▸ Task details
In the entries below, begin at the line with "Klasszikus elegancia modern" and stop after the line with "CI/CD パイプラインでの sec"; output those lines exactly and omit the pictures.

▸ Dataset excerpts
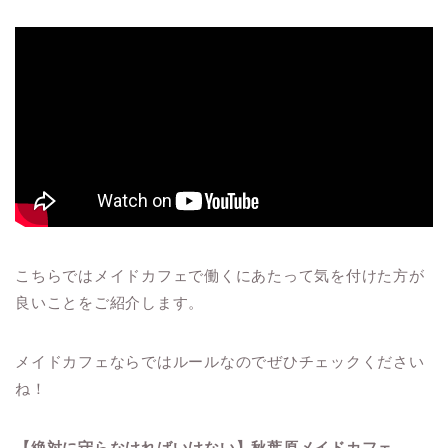
こちらではメイドカフェで働くにあたって気を付けた方が
良いことをご紹介します。
メイドカフェならではルールなのでぜひチェックください
ね！
【絶対に守らなければいけない】秋葉原メイドカフェ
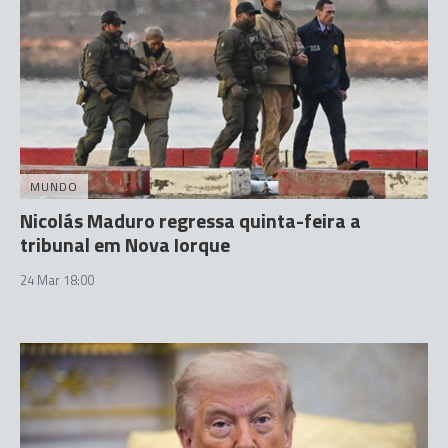
MUNDO
Nicolás Maduro regressa quinta-feira a
tribunal em Nova Iorque
24 Mar 18:00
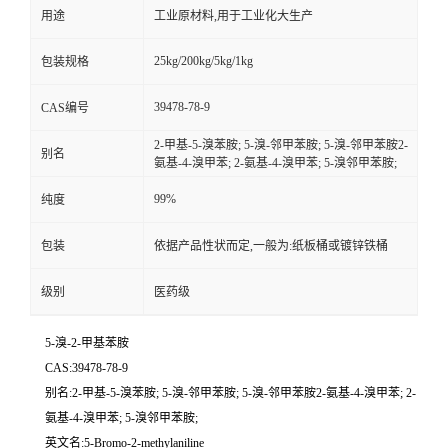
用途
工业原材料,用于工业化大生产
25kg/200kg/5kg/1kg
包装规格
39478-78-9
CAS编号
2-甲基-5-溴苯胺; 5-溴-邻甲苯胺; 5-溴-邻甲苯胺2-
别名
氨基-4-溴甲苯; 2-氨基-4-溴甲苯; 5-溴邻甲苯胺;
99%
纯度
包装
依据产品性状而定,一般为:纸板桶或镀锌铁桶
级别
医药级
5-溴-2-甲基苯胺
CAS:39478-78-9
别名:2-甲基-5-溴苯胺; 5-溴-邻甲苯胺; 5-溴-邻甲苯胺2-氨基-4-溴甲苯; 2-
氨基-4-溴甲苯; 5-溴邻甲苯胺;
英文名:5-Bromo-2-methylaniline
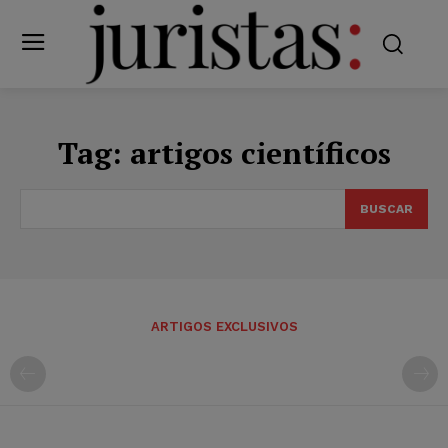
Tag:
artigos científicos
BUSCAR
ARTIGOS EXCLUSIVOS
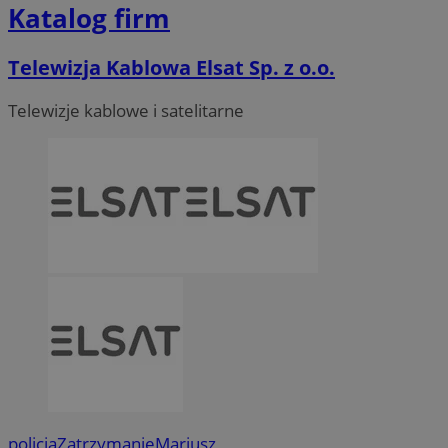
Katalog firm
Telewizja Kablowa Elsat Sp. z o.o.
Telewizje kablowe i satelitarne
policja
Zatrzymanie
Mariusz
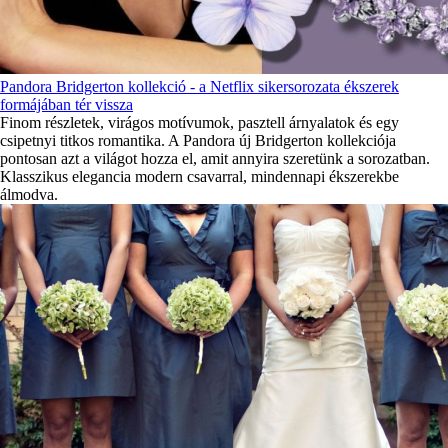
Pandora Bridgerton kollekció - a Netflix sikersorozata ékszerek
formájában tér vissza
Finom részletek, virágos motívumok, pasztell árnyalatok és egy
csipetnyi titkos romantika. A Pandora új Bridgerton kollekciója
pontosan azt a világot hozza el, amit annyira szeretünk a sorozatban.
Klasszikus elegancia modern csavarral, mindennapi ékszerekbe
álmodva.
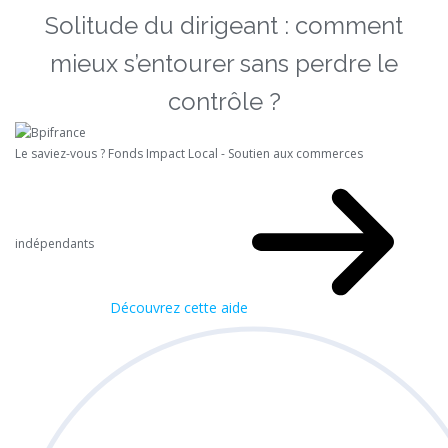
Solitude du dirigeant : comment
mieux s’entourer sans perdre le
contrôle ?
Le saviez-vous ?
Fonds Impact Local - Soutien aux commerces
indépendants
Découvrez cette aide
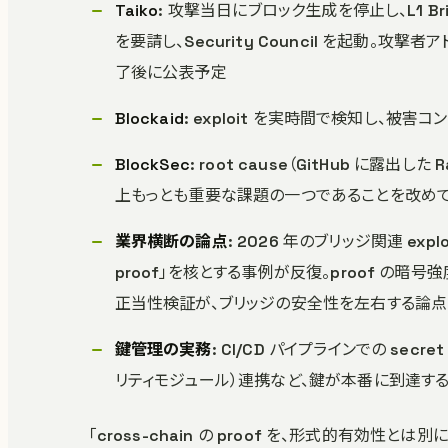
Taiko
: 攻撃当日にブロック生成を停止し、L1 Brid
を要請し、Security Council を起動
了後に公表予定
Blockaid
: exploit を実時間で検知し、被害
BlockSec
: root cause（GitHub に露
上もっとも重要な課題の一つであることを改め
業界横断の論点
: 2026 年のブリッジ関連 expl
proof」を核とする事例が反復。proof の暗号
正当性検証が、ブリッジの安全性を左右する論点
鍵管理の実務
: CI/CD パイプラインでの sec
リティモジュール）連携など、鍵が本番に到達す
「cross-chain の proof を、形式的有効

▸ Exercise response
Klasszikus elegancia modern csavarral, mindennapi ékszerekbe
álmodva.
Solitude du dirigeant : comment
mieux s’entourer sans perdre le
contrôle ?
Le saviez-vous ?
Fonds Impact Local - Soutien aux commerces
indépendants
Découvrez cette aide
Taiko
: 攻撃当日にブロック生成を停止し、L1 Brid
を要請し、Security Council を起動
了後に公表予定
Blockaid
: exploit を実時間で検知し、被害
BlockSec
: root cause（GitHub に露
上もっとも重要な課題の一つであることを改め
業界横断の論点
: 2026 年のブリッジ関連 expl
proof」を核とする事例が反復。proof の暗号
正当性検証が、ブリッジの安全性を左右する論点
鍵管理の実務
: CI/CD パイプラインでの sec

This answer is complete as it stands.